Can an RTM company hire a consultant to write the Safety Case Report?
Yes. You can commission fire safety consultants or building safety professionals to help prepare the report. However, the RTM company retains legal responsibility as the Accountable Person. You must understand and be able to explain the contents of the report. If the BSR asks a question about your safety case, "our consultant wrote it" is not an acceptable answer.
What happens if an RTM company does not have a building safety case?
Without a safety case, you cannot produce the Safety Case Report required under section 85. Your Building Assessment Certificate application will be refused.

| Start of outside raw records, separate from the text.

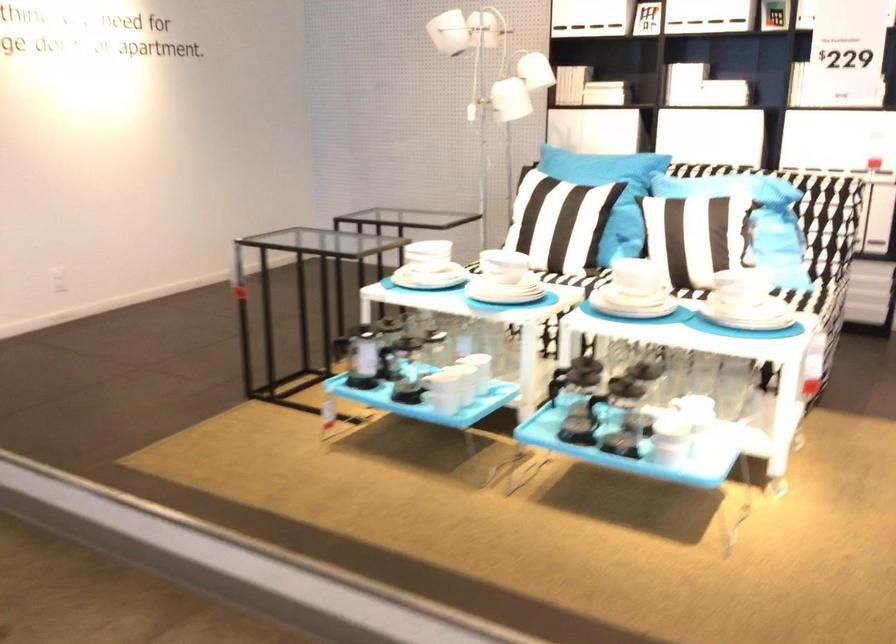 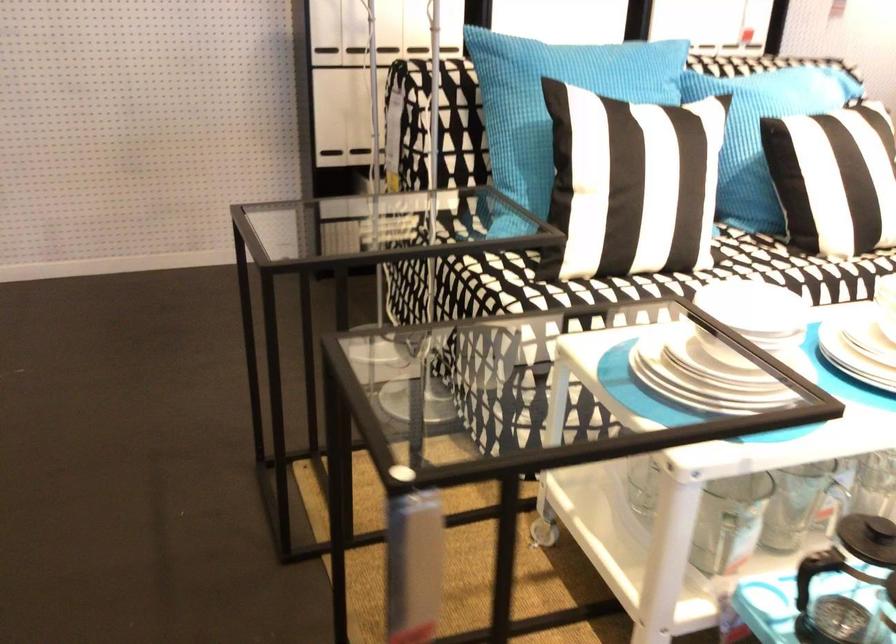 Where in the second image is the point corresponding to [421,272] from the first image?

(709, 373) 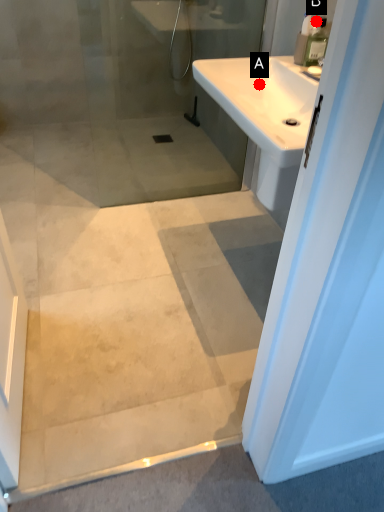 Question: Two points are circled on the image, labeled by A and B beside each circle. Which point is closer to the camera taking this photo?

Choices:
 (A) A is closer
 (B) B is closer

Answer: (B) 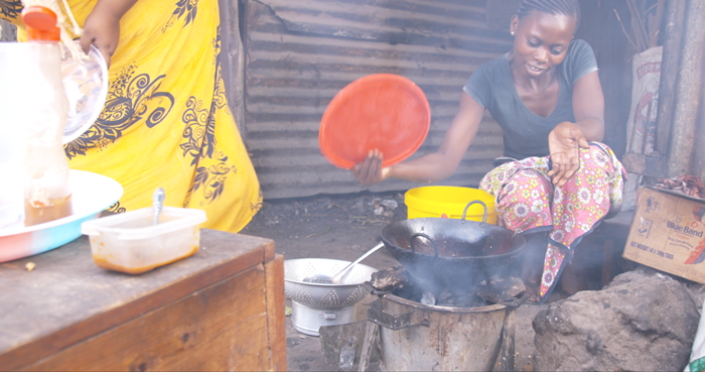 Find the location of a particular element. This screenshot has width=705, height=372. cardboard box is located at coordinates (675, 235). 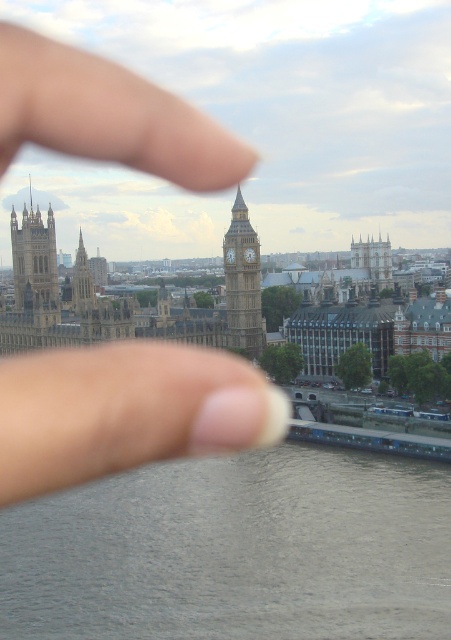 Question: Which point is closer to the camera?

Choices:
 (A) (123, 102)
 (B) (234, 356)

Answer: (A)

Question: Which object appears farthest from the camera in this image?

Choices:
 (A) green stone tower at center
 (B) gray smooth water at lower center
 (C) white matte finger at center

Answer: (A)

Question: Estimate the real-world distances between objects in this image. Which object is farther from the white matte finger at center?

Choices:
 (A) golden stone tower at upper left
 (B) gray smooth water at lower center

Answer: (A)

Question: Is gray smooth water at lower center to the right of green stone tower at center from the viewer's perspective?

Choices:
 (A) yes
 (B) no

Answer: (A)

Question: Is golden stone clock tower at center thinner than green stone tower at center?

Choices:
 (A) yes
 (B) no

Answer: (A)

Question: Is golden stone tower at upper left to the right of green stone tower at center from the viewer's perspective?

More seriously, non-compliance that gives rise to a risk of death or serious injury is a criminal offence under section 101 of the BSA 2022, punishable by imprisonment, an unlimited fine, or both.
How often should an RTM company update its Safety Case Report?
Treat the report as a living document. Update it after any significant change to the building, new risk information, safety incidents, changes to maintenance regimes, or at least annually. The BSR expects your safety case to reflect current conditions, not a historical snapshot. Record each update in a changelog.
This guide is for informational purposes. For building-specific advice, consult a qualified fire safety professional.